Forecast: Thundering Cloudbreak
It’s not just Hawaii’s position in the middle of the North Pacific that guarantees it big swell all winter. It’s also assisted by a conveyor belt of cold air coming off the Siberian Shield mixing with the warm water of the Japan Current that establishes a constant supply of storms that stall in the northwest Pacific, deepen, and then aim long-period swell towards Hawaii.
There’s much more ocean in the southern hemisphere, more room for storms to develop, however without land masses to influence the low pressure systems, the storms tend to be more diffuse; they can form anywhere within the band called the Roaring Forties - and that’s a lot of ocean.
It’s why surf forecasters look for other features that influence low pressure systems. It helps them anticipate how they’ll behave.
Most recently, the Long Wave Trough (LWT) has been the key to predicting storms in the southern hemisphere. When the LWT is in position it can direct swell towards a coastline much the same way that Hawaiian storms are cultivated.
Of course, unlike land masses, the LWT is always moving so it’s only periodical, however it explains why swells often happen in ‘clusters’ in the southern hemisphere. If one storm follows the LWT then the subsequent storms will too.
One of those clusters is happening right now below Australia and the swells being created will be of Hawaiian proportions.
Kohl Christenson, Hawaiian size, South Pacific perfection (Stu Gibson)
For the last week a node of the LWT has been aimed up the Tasman Sea, meaning any available low pressure systems have followed that trajectory. And, as it happens, there’s been many available lows so every exposed coastline from eastern Australia, to New Caledonia, Fiji, and the west coast of NZ has been fixed to a south swell regime.
The last week saw three separate spikes of swell move up the Tasman Sea hitting Cloudbreak between 6-10 feet.

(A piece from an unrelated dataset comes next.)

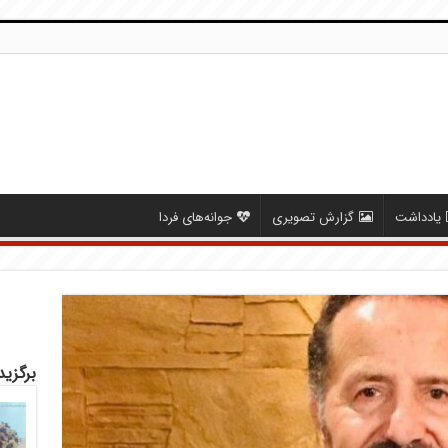
یادداشت
گزارش تصویری
جوانه‌های فردا
برگزید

Although each swell was relatively strong they were hampered for various reasons, either forming too far west and being shadowed by Tasmania, or too far east and partially blocked by NZ, or the storm weakened as it moved up the Tasman.
Andrew Jacobson at Cloudbreak yesterday
At any rate, it’s all so many lemons against the pie that will be Cloudbreak this weekend.
Over the last two days, two very large storms have been skirting the polar ice shelf below Australia and the first has now begun tracing the LWT path which currently lies dead centre of the Tasman Sea, meaning the storm won’t be obstructed by Tassie or NZ (see following image).
At present, surface winds of 40knts are blowing over 2,000 kms of ocean with the intensity expected to last another 24 hours as the front projects high into the Tasman. It’s then due to hit Fiji Friday afternoon, pushing towards 12 feet+ by dark and easing from 10-12 feet Saturday morning. Winds will be light SE trades as Fiji enjoys a low ebb in the tradewind cycle.
Yet there’s more pie to come…
Late tomorrow the second low pressure system skirting the ice shelf will begin following the LWT corridor up the Tasman. It’s a similar size as the previous storm, similar position too, though it's of greater intensity. By Wednesday morning, surface winds of 50knts will be blowing over 2,000 kms of ocean with smaller tracts of 55knts - all aimed northeast towards Fiji.
Much like the previous system, these winds will endure as the storm moves up the Tasman creating a captured fetch scenario compounding swell height. The second system will also be assisted by an active sea state created by the passing of the preceding storm.
So then, size? Whew...thought you’d never ask.
All the elements are in place for a very memorable swell: a broad system of high intensity and long duration taking true aim at Fiji. There’s nothing to warrant being overly cautious (natural caution always being assumed) so I’d expect sets either side of 15 feet to begin hitting Cloudbreak late on Sunday, with a levelling out around 12-15 feet on Monday morning.
The early approach of this swell matches other significant Fijian swells of recent times: the Scardy swell of 2010, Kohl Christenson swell 2011, Volcom Pro 2012, and Aaron Gold’s flatline swell of 2016. In fact, the latter was beset by strong trades while on Sunday afternoon the trades should lay right down due to a passing trough. By Monday morning light SE trades will again blow.